Naturally, extra virgin olive oil is packed with anti-aging antioxidants and hydrating squalene, making it superb for skin. Olive trees thrive best in areas with rainy winters and hot, dry summers. Although it may take up to eight years before a tree produces its first harvest, a single tree can live for centuries.

Harvesting and Milling:

The olives are usually harvested in late October and early November. Olive harvesting is done by hand picking, hand shaking or mechanical harvesting.

After the olives are harvested, they are sorted according to their plumpness, state of ripeness and quality. They are then taken to the mill, stored for a short time, or a few hours to several days.

Some believe that olives should be milled within twelve hours of harvesting. However, the faster they are processed the better. Others keep them for a short period to prevent fermentation, but long enough for oil release.

  • The olives are prepared for crushing by separating the leaves, stems, and twigs from the olives. Then rinsed in cold water in order to rid them of any dirt.
  • The olives are then passed along a conveyer belt between rollers or continuous hammers, called the olive crusher. This hammer help crack the olive pits and break down the cells to release the oil.
  • The next step is crushing the olives into a paste. In ancient times, the olives were crushed between huge cone-shaped stones as they turned slowly on a base of granite.

In the modern process, the milled olives travel from the mill into vast, while the slowly turning blades mash the olives into a homogenized paste.

Extraction and Pressing:

In the past, olives were pressed between layers of woven mats by large corkscrew-type presses. Today, the process is largely done by mechanical means using centrifuges to separate the olive pulp and water from the oil.
extra virgin olive oil
The term cold-pressing refers to the fact that the oil is extracted without heating the paste, furthering ensuring the purity of the oil. This is the oil that receives the appellation of “extra-virgin” olive oil.

The paste is removed from the bags and run through several more presses to obtain the lesser grades of oil that remain.

The solid material that remains after the extraction of the oil is called pomace, and it contains residual oil. Some manufacturers will use steam, hexane, as well as other solvents to squeeze more oil out of the pomace. This low-quality oil must be labeled as pomace oil.

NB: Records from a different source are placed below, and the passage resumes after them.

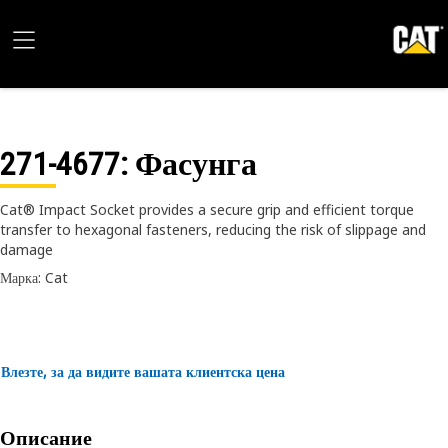
271-4677
: Фасунга
Cat® Impact Socket provides a secure grip and efficient torque
transfer to hexagonal fasteners, reducing the risk of slippage and
damage
Марка: Cat
Влезте, за да видите вашата клиентска цена
Описание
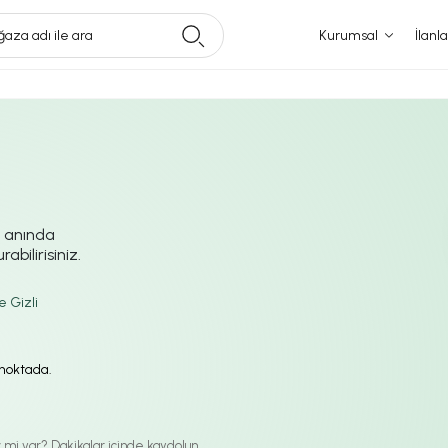
aza adı ile ara
Kurumsal
İlanla
i anında
abilirisiniz.
e Gizli
ı noktada.
iz mi var? Dakikalar içinde kaydolun.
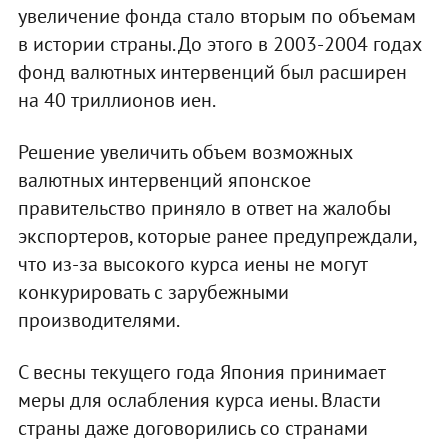
увеличение фонда стало вторым по объемам
в истории страны. До этого в 2003-2004 годах
фонд валютных интервенций был расширен
на 40 триллионов иен.
Решение увеличить объем возможных
валютных интервенций японское
правительство приняло в ответ на жалобы
экспортеров, которые ранее предупреждали,
что из-за высокого курса иены не могут
конкурировать с зарубежными
производителями.
С весны текущего года Япония принимает
меры для ослабления курса иены. Власти
страны даже договорились со странами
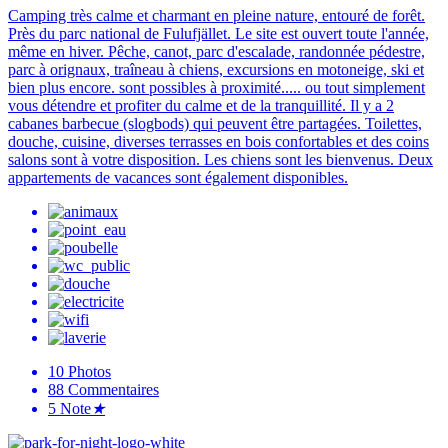
Camping très calme et charmant en pleine nature, entouré de forêt.
Près du parc national de Fulufjället. Le site est ouvert toute l'année,
même en hiver. Pêche, canot, parc d'escalade, randonnée pédestre,
parc à orignaux, traîneau à chiens, excursions en motoneige, ski et
bien plus encore. sont possibles à proximité..... ou tout simplement
vous détendre et profiter du calme et de la tranquillité. Il y a 2
cabanes barbecue (slogbods) qui peuvent être partagées. Toilettes,
douche, cuisine, diverses terrasses en bois confortables et des coins
salons sont à votre disposition. Les chiens sont les bienvenus. Deux
appartements de vacances sont également disponibles.
10
Photos
88
Commentaires
5
Note
★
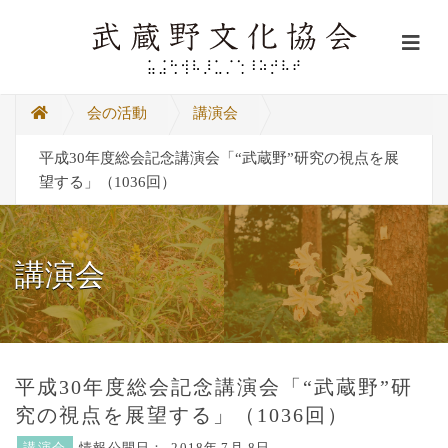
会の活動
講演会
平成30年度総会記念講演会「“武蔵野”研究の視点を展
望する」（1036回）
講演会
平成30年度総会記念講演会「“武蔵野”研
究の視点を展望する」（1036回）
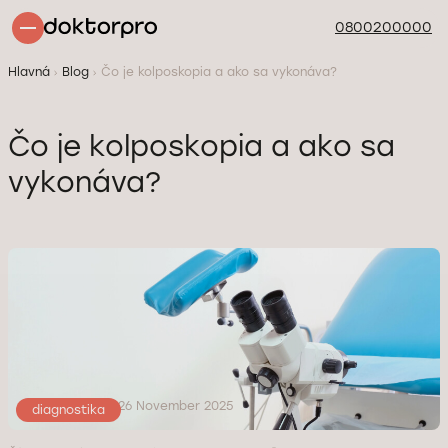
0800200000
Hlavná
Blog
Čo je kolposkopia a ako sa vykonáva?
Čo je kolposkopia a ako sa
vykonáva?
aktualizované: 26 November 2025
diagnostikа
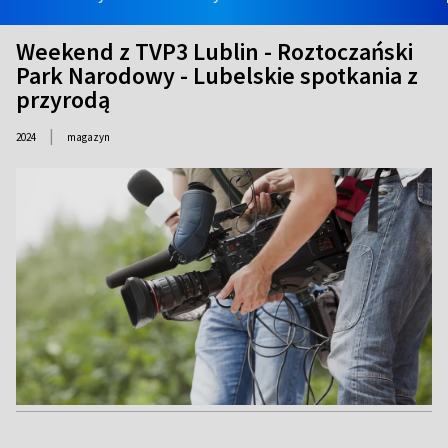
Weekend z TVP3 Lublin - Roztoczański
Park Narodowy - Lubelskie spotkania z
przyrodą
|
2024
magazyn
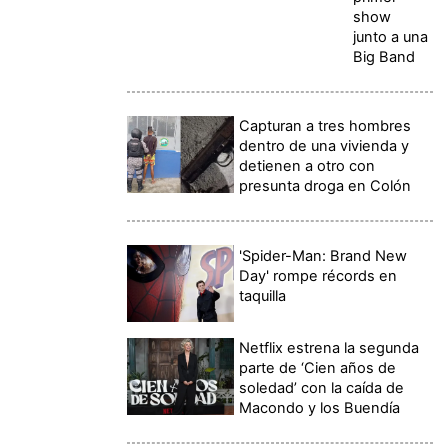
show
junto a una
Big Band
Capturan a tres hombres
dentro de una vivienda y
detienen a otro con
presunta droga en Colón
'Spider-Man: Brand New
Day' rompe récords en
taquilla
Netflix estrena la segunda
parte de ‘Cien años de
soledad’ con la caída de
Macondo y los Buendía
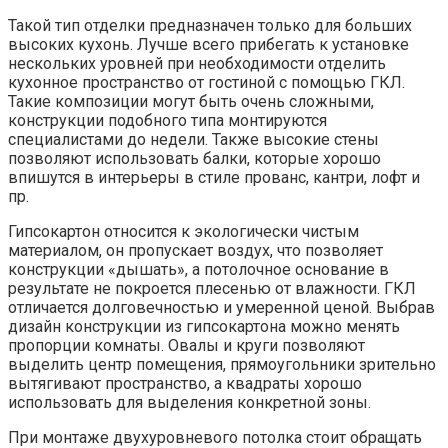
Такой тип отделки предназначен только для больших
высоких кухонь. Лучше всего прибегать к установке
нескольких уровней при необходимости отделить
кухонное пространство от гостиной с помощью ГКЛ.
Такие композиции могут быть очень сложными,
конструкции подобного типа монтируются
специалистами до недели. Также высокие стены
позволяют использовать балки, которые хорошо
впишутся в интерьеры в стиле прованс, кантри, лофт и
пр.
Гипсокартон относится к экологически чистым
материалом, он пропускает воздух, что позволяет
конструкции «дышать», а потолочное основание в
результате не покроется плесенью от влажности. ГКЛ
отличается долговечностью и умеренной ценой. Выбрав
дизайн конструкции из гипсокартона можно менять
пропорции комнаты. Овалы и круги позволяют
выделить центр помещения, прямоугольники зрительно
вытягивают пространство, а квадраты хорошо
использовать для выделения конкретной зоны.
При монтаже двухуровневого потолка стоит обращать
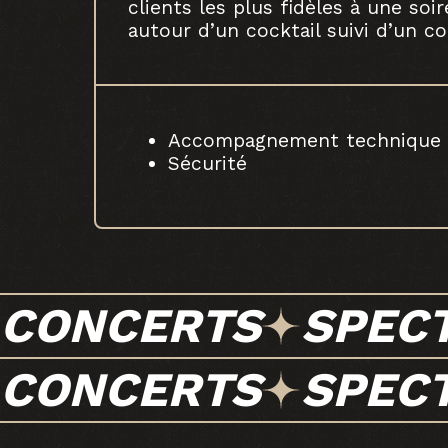
clients les plus fidèles à une soi
autour d’un cocktail suivi d’un co
Accompagnement technique
Sécurité
CONCERTS
SPEC
CONCERTS
SPEC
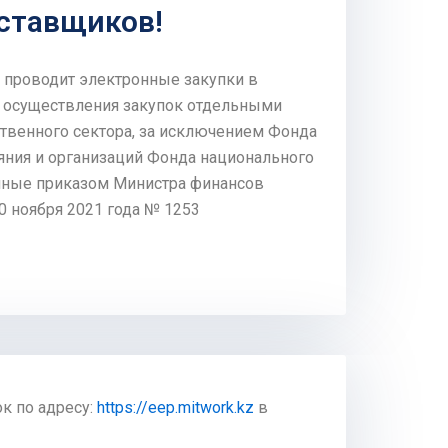
ставщиков!
» проводит электронные закупки в
и осуществления закупок отдельными
твенного сектора, за исключением Фонда
яния и организаций Фонда национального
нные приказом Министра финансов
0 ноября 2021 года № 1253
к по адресу:
https://eep.mitwork.kz
в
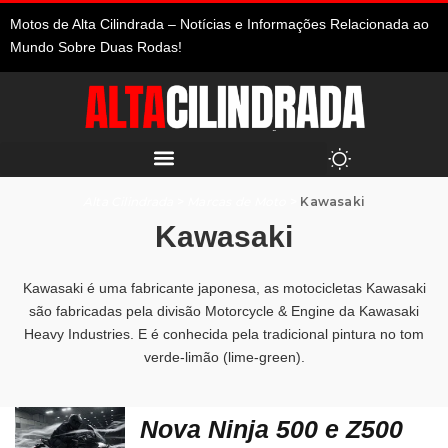
Motos de Alta Cilindrada – Notícias e Informações Relacionada ao
Mundo Sobre Duas Rodas!
Alta Cilindrada
>
Marcas de Moto
>
Kawasaki
Kawasaki
Kawasaki é uma fabricante japonesa, as motocicletas Kawasaki
são fabricadas pela divisão Motorcycle & Engine da Kawasaki
Heavy Industries. E é conhecida pela tradicional pintura no tom
verde-limão (lime-green).
Nova Ninja 500 e Z500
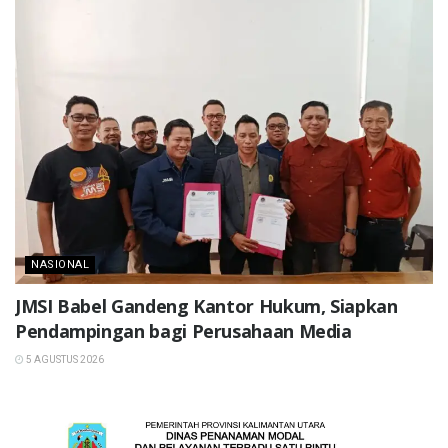
NASIONAL
JMSI Babel Gandeng Kantor Hukum, Siapkan
Pendampingan bagi Perusahaan Media
5 AGUSTUS 2026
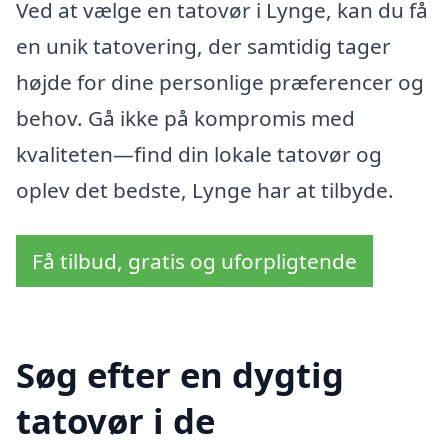
Ved at vælge en tatovør i Lynge, kan du få
en unik tatovering, der samtidig tager
højde for dine personlige præferencer og
behov. Gå ikke på kompromis med
kvaliteten—find din lokale tatovør og
oplev det bedste, Lynge har at tilbyde.
Få tilbud, gratis og uforpligtende
Søg efter en dygtig
tatovør i de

Olive oil is “graded” according to its flavor, color, aroma, as well as its acidity, which is the most important criteria for determining the grade.

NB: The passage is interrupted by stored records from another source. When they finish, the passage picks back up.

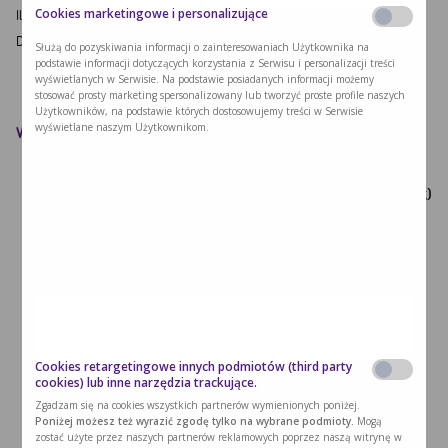
Cookies marketingowe i personalizujące
Ilość energii: 1313 kcal
Dla ilu osób jest danie: 1
Służą do pozyskiwania informacji o zainteresowaniach Użytkownika na
podstawie informacji dotyczących korzystania z Serwisu i personalizacji treści
wyświetlanych w Serwisie. Na podstawie posiadanych informacji możemy
stosować prosty marketing spersonalizowany lub tworzyć proste profile naszych
Użytkowników, na podstawie których dostosowujemy treści w Serwisie
wyświetlane naszym Użytkownikom.
Wartość odżywcza przepisu
Wartość
Waga
Białko
Tytuł
energetyczna
PHE (mg)
(g)
(g)
(kcal)
Drożdże piekarskie,
15
15.9
1.695
80.1
prasowane
Mleko niskobiałkowe PKU
10
16.3
0.03
0.9
Olej rzepakowy
25
225
0
0
Cookies retargetingowe innych podmiotów (third party
cookies) lub inne narzędzia trackujące.
Mąka niskobiałkowa PKU
250
957.5
1
48.5
Zgadzam się na cookies wszystkich partnerów wymienionych poniżej.
Poniżej możesz też wyrazić zgodę tylko na wybrane podmioty.
Mogą
zostać użyte przez naszych partnerów reklamowych poprzez naszą witrynę w
Cukier
10
39.9
0
0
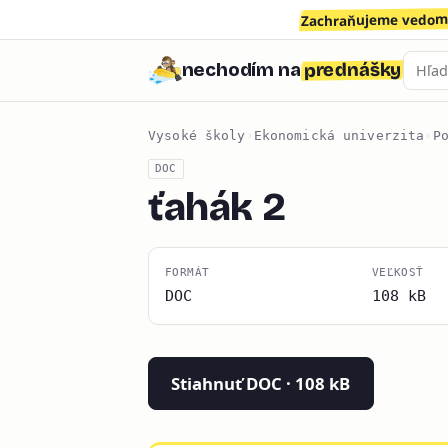
Zachraňujeme vedomo
prednášky
nechodím na
Vysoké školy
›
Ekonomická univerzita
›
P
DOC
ťahák 2
FORMÁT
VEĽKOSŤ
DOC
108 kB
Stiahnuť DOC · 108 kB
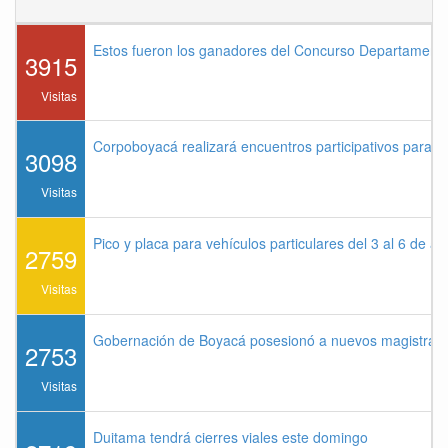
Estos fueron los ganadores del Concurso Departament
3915
Visitas
Corpoboyacá realizará encuentros participativos para 
3098
Visitas
Pico y placa para vehículos particulares del 3 al 6 de a
2759
Visitas
Gobernación de Boyacá posesionó a nuevos magistrados
2753
Visitas
Duitama tendrá cierres viales este domingo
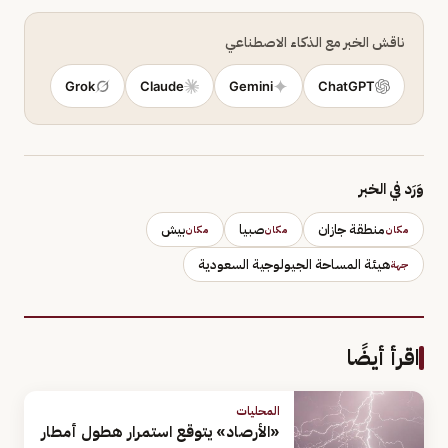
ناقش الخبر مع الذكاء الاصطناعي
Grok
Claude
Gemini
ChatGPT
وَرَد في الخبر
منطقة جازان
صبيا
بيش
مكان
مكان
مكان
هيئة المساحة الجيولوجية السعودية
جهة
اقرأ أيضًا
المحليات
«الأرصاد» يتوقع استمرار هطول أمطار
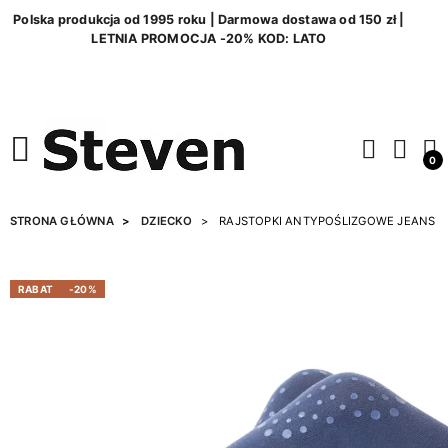
Polska produkcja od 1995 roku | Darmowa dostawa od 150 zł |
LETNIA PROMOCJA -20% KOD: LATO
0
STRONA GŁÓWNA
DZIECKO
RAJSTOPKI ANTYPOŚLIZGOWE JEANS
RABAT
-20%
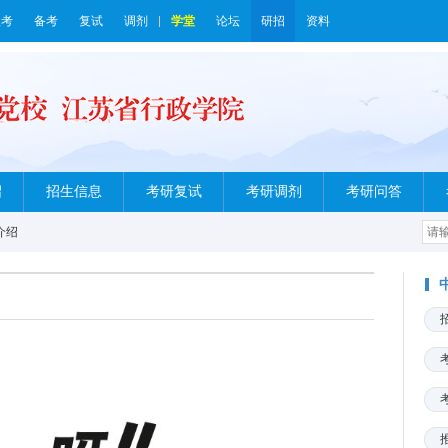
报考
备考
复试
调剂
学堂
论坛
研招
资料
绍
招生信息
考研复试
考研调剂
考研问答
介绍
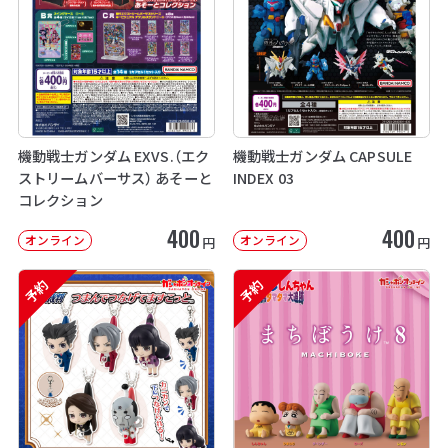
機動戦士ガンダム EXVS.（エク
機動戦士ガンダム CAPSULE
ストリームバーサス） あそーと
INDEX 03
コレクション
400
400
オンライン
オンライン
円
円
予約
予約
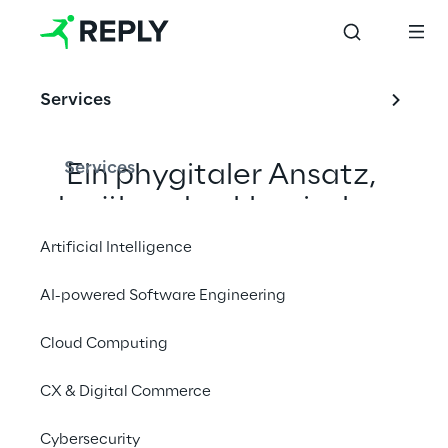
Retail & Consumer 
Products
Services
Services
Ein phygitaler Ansatz, 
der über den klassischen 
Einzelhandel hinausgeht
Artificial Intelligence
AI-powered Software Engineering
Cloud Computing
CX & Digital Commerce
Cybersecurity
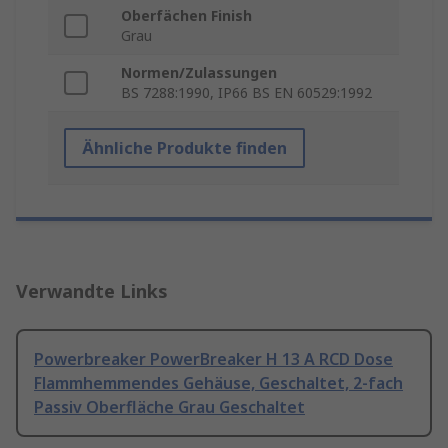
Oberfächen Finish
Grau
Normen/Zulassungen
BS 7288:1990, IP66 BS EN 60529:1992
Ähnliche Produkte finden
Verwandte Links
Powerbreaker PowerBreaker H 13 A RCD Dose
Flammhemmendes Gehäuse, Geschaltet, 2-fach
Passiv Oberfläche Grau Geschaltet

The US is one of few countries that has not adopted the International Olive Oil Council (IOC) standards.

It has its own USDA olive oil grade standards, that were revised and became effective in October 2010. The hierarchy for our grades of olive oil is similar to the Australian standards.

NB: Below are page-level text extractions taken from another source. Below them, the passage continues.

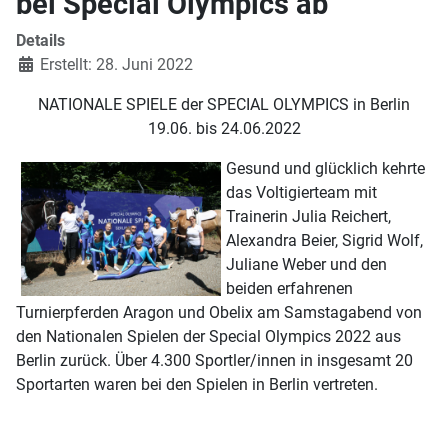
bei Special Olympics ab
Details
Erstellt: 28. Juni 2022
NATIONALE SPIELE der SPECIAL OLYMPICS in Berlin
19.06. bis 24.06.2022
Gesund und glücklich kehrte
das Voltigierteam mit
Trainerin Julia Reichert,
Alexandra Beier, Sigrid Wolf,
Juliane Weber und den
beiden erfahrenen
Turnierpferden Aragon und Obelix am Samstagabend von
den Nationalen Spielen der Special Olympics 2022 aus
Berlin zurück. Über 4.300 Sportler/innen in insgesamt 20
Sportarten waren bei den Spielen in Berlin vertreten.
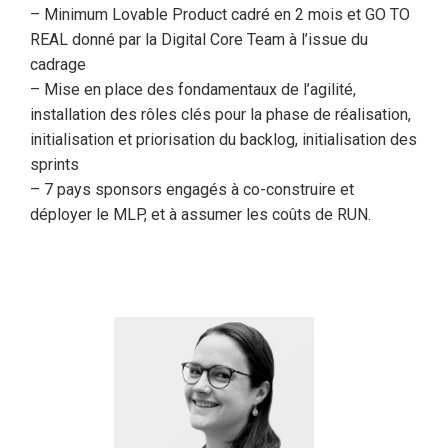
– Minimum Lovable Product cadré en 2 mois et GO TO
REAL donné par la Digital Core Team à l’issue du
cadrage
– Mise en place des fondamentaux de l’agilité,
installation des rôles clés pour la phase de réalisation,
initialisation et priorisation du backlog, initialisation des
sprints
– 7 pays sponsors engagés à co-construire et
déployer le MLP, et à assumer les coûts de RUN.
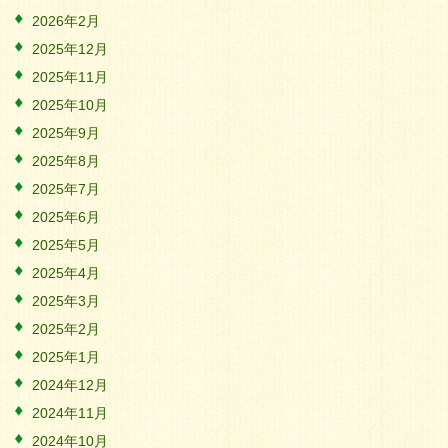
2026年2月
2025年12月
2025年11月
2025年10月
2025年9月
2025年8月
2025年7月
2025年6月
2025年5月
2025年4月
2025年3月
2025年2月
2025年1月
2024年12月
2024年11月
2024年10月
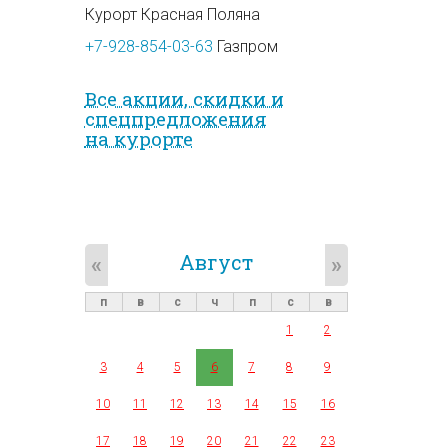
Курорт Красная Поляна
+7-928-854-03-63
Газпром
Все акции, скидки и
спец­предложе­ния
на курорте
Август
«
»
п
в
с
ч
п
с
в
1
2
3
4
5
6
7
8
9
10
11
12
13
14
15
16
17
18
19
20
21
22
23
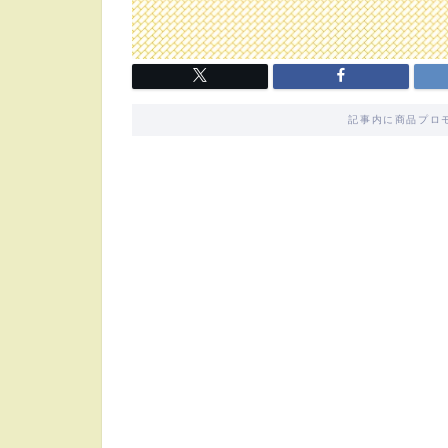
記事内に商品プロ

While the written standards for the grades of olive oil can get quite complicated, very simply the differences correspond to the extraction and refining process.

Extra Virgin Olive Oil Skin:

Olive oil labeled Extra Virgin Olive Oil (EVOO) is considered the finest and fruitiest olive oil and is therefore also the most expensive. It can range from pale yellow to greenish-gold to bright green in color.

Remember that “extra virgin” is based on a series of requirements and that quality as well as taste may differ based on the manufacturer and the type of extra virgin olive oil.

The following factors can impact the taste of the olive oil:

  • type of olive used
  • soil conditions
  • location where olives were grown
  • weather during the “growing” and “harvesting” seasons
  • the ripeness of the olives
  • season/timing of the harvest
  • harvesting method
  • length of time between the harvest and pressing
  • pressing technique
  • packaging and storage methods.

Refined Olive Oil:

At the end of a typical mechanical pressing to create “Extra Virgin” or “Virgin” Olive Oil,” not all of the oil has been extracting from the olives. The remaining oil is extracted by a “refining” process that uses solvents and high heat to extract as much oil out of the olive as possible. This process is also used for seed and other oils.

However, the solvents and high heat make the oils odorless and tasteless. This process also allows producers to use olives that are not in the best condition.

Olive Oil: Olive oils labeled simply “Olive Oil” or “Pure Olive Oil” are blends of refined and unrefined oils. This grade of oil actually represents the majority of olive oil sold on the world market to the consumer.

Blends are made in proportions to create specific styles and prices. Olive oil grades in the US labeled as “Extra Light” would most likely be a blend dominated by refined olive oil. Other blends with more color and flavor would contain more virgin or extra virgin olive oil.

Pomace Olive Oil: This is the cheapest and poorest quality olive oil. Once the typical extraction of olive oil is complete, there is still quite a bit of olive pulp or pomace left which contains even more olive oil. The amount of oil contained in this leftover pomace, which consists of the solid remains of the olive including skins, pulp, seeds, and stems, cannot be extracted by pressing, but only through the combined use of chemical solvents (like Hexane) and very high heat.